Para nuestra sorpresa, he aquí que la magia invisible de la inspiración, ese fuego invisible del que nos habla el flamante premio Planeta Javier Sierra, jugó un papel trascendental en esta pequeña historia. Soñó con miles de rollos amontonados en colinas interminables, y de pronto recordó el glosario que elaboró a partir de la obra de Homero. Ahí estaba la clave. En ese glosario agrupó todos los términos arcaicos usados en la obra de Homero según su primera letra. Comenzó con las que empezaban en A, luego con las que comenzaban por B y así sucesivamente. Al despertar sobresaltado y sabiendo que había asistido a una revelación, acudió de nuevo a la biblioteca. Reunió a su grupo de trabajo en el interior de la insigne Biblioteca de Alejandría, y dio comienzo a la labor de su vida.
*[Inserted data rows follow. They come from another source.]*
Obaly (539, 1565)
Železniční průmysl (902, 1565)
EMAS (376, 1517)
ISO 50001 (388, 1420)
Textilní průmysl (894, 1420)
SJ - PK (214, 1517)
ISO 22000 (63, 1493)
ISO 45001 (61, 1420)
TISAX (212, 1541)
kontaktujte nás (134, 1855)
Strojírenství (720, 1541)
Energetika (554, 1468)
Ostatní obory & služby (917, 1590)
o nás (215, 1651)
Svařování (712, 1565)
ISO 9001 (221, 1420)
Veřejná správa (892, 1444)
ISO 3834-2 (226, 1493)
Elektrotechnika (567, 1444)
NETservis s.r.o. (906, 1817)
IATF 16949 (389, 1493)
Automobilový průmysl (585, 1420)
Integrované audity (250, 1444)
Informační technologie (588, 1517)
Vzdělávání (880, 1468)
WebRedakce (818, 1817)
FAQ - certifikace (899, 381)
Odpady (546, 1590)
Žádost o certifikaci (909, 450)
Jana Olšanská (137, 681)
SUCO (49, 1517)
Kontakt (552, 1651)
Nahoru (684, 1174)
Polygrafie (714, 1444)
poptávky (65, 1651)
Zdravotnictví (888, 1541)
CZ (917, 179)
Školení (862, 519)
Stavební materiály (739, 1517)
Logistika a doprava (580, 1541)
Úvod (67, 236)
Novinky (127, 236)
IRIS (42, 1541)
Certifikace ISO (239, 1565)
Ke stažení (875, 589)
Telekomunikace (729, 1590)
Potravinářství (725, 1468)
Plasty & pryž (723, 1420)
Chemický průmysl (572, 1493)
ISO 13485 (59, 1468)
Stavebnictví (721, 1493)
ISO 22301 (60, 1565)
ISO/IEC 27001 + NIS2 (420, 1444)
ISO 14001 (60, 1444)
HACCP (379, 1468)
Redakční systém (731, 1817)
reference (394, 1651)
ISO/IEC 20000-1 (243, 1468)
"Ordenaremos los rollos por orden alfabético según su autor."

Dicho y hecho. Todos los trabajadores allí reunidos se esmeraron en agrupar los escritos. Una tarea titánica que duró años, pero que Zenódoto vio terminada. Gracias a su trabajo y a la misteriosa inspiración, todos los rollos del edificio estuvieron localizables. Este legado ha perdurado hasta nuestros días, pues aun seguimos recurriendo a la organización ideada por el primer director de aquella maravilla tristemente perdida algún tiempo después. La Historia está llena de pequeños momentos reveladores que cambian el curso de los acontecimientos, y mi pretensión ha sido acercarles uno de ellos. Les prometo que habrá más.
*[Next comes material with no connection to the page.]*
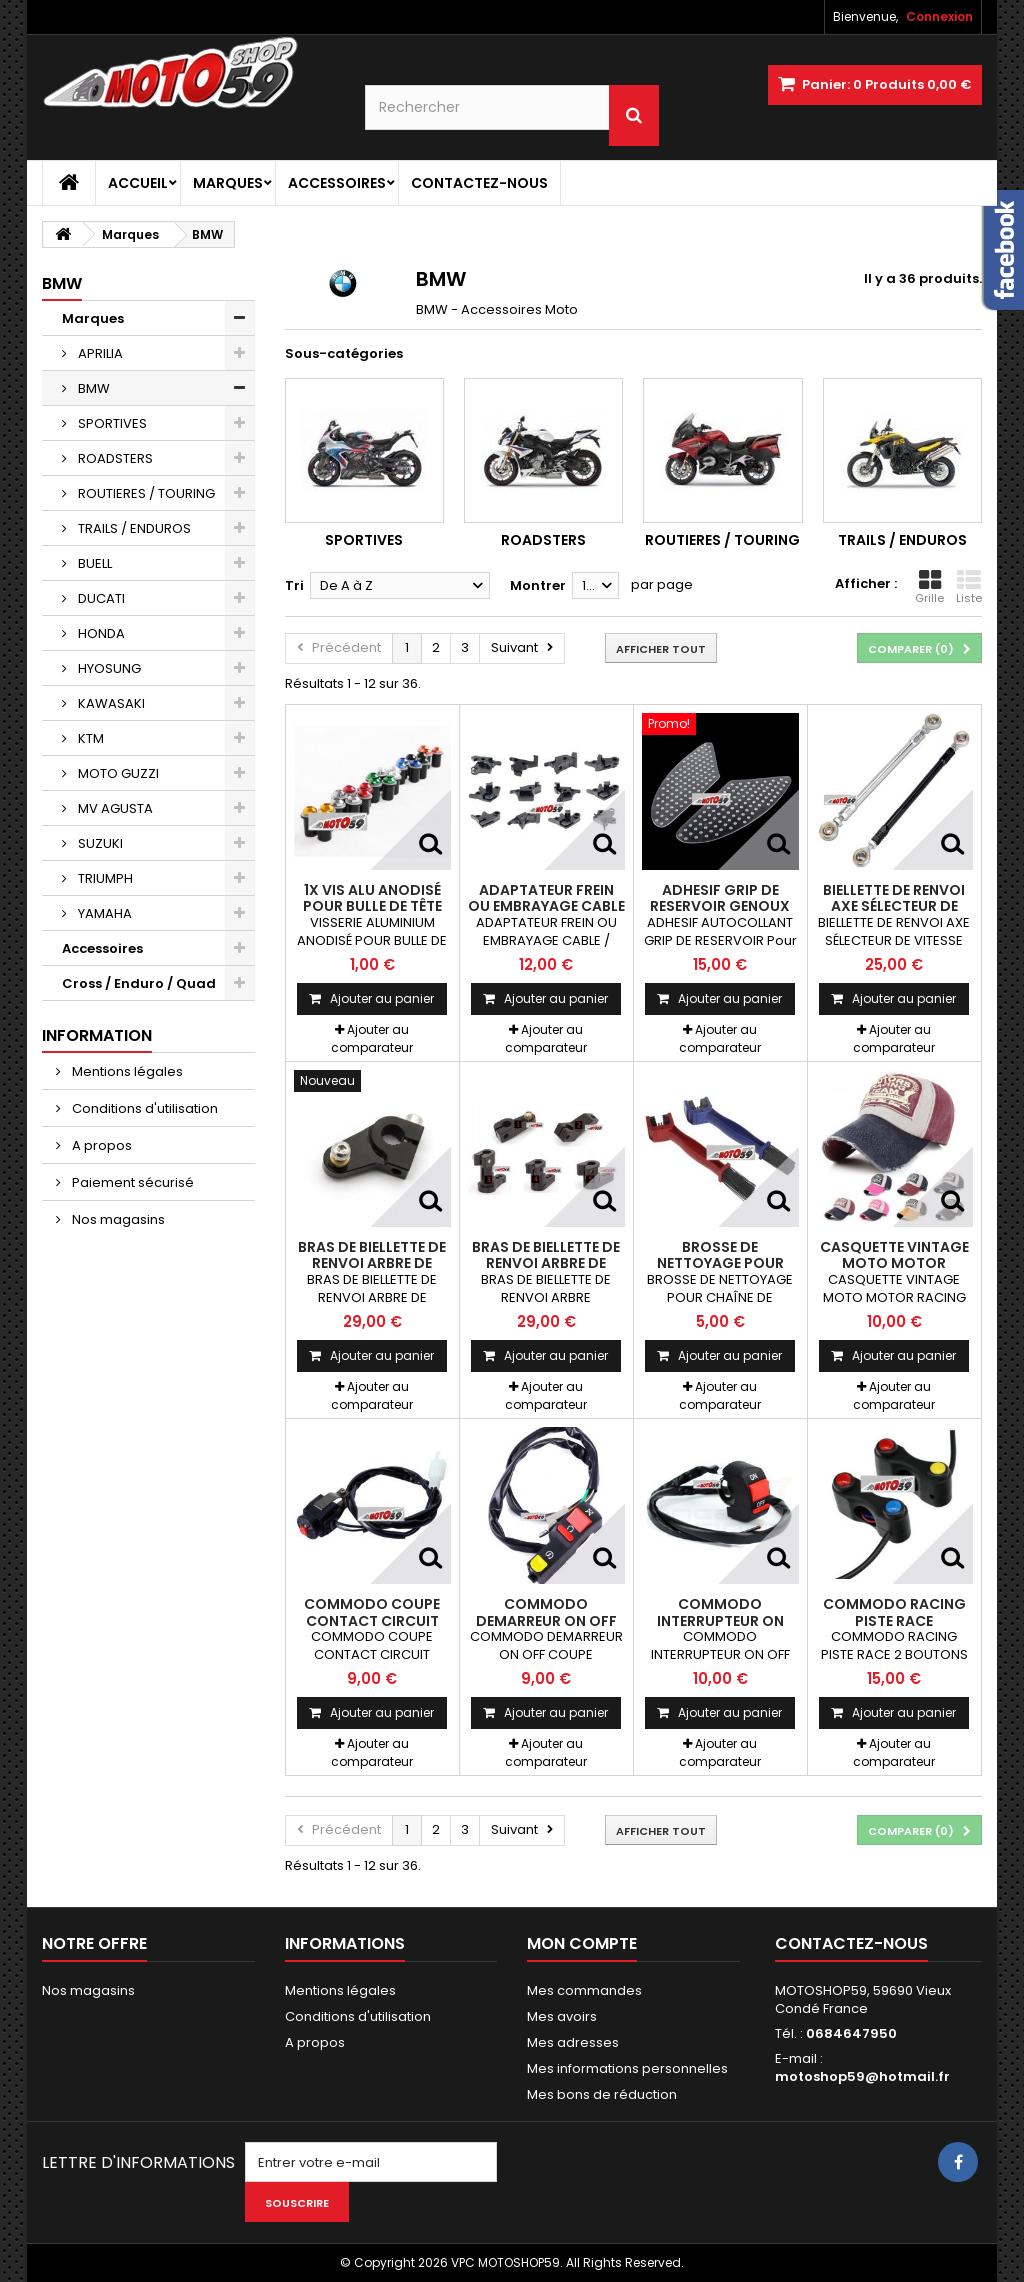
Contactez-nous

Quizá alguno de ustedes aun se pregunte qué pasó con Demetrio de Falero. La suya es una historia que no tuvo final feliz. Cayó en desgracia a ojos de Ptolomeo II Filadelfo, fue desterrado de Alejandría y acabó muerto tras ser atacado por un áspid. Ésta le mordió en la muñeca, y nadie se atrevió a decir si se trató de un accidente, un asesinato o un suicidio. ¿Quién sabe? El mundo tiene estas cosas. Mientras unos reciben fama y gloria, otros acaba sus días en el olvido.

Fuentes:

- Báez, Fernando. Historia universal de la destrucción de libros. De las tablillas sumerias a la guerra de Irak. Ediciones Destino, 2004.

- Posteguillo, Santiago. La noche en que Frankenstein leyó El Quijote. La vida secreta de los libros. Editorial Planeta, 2014.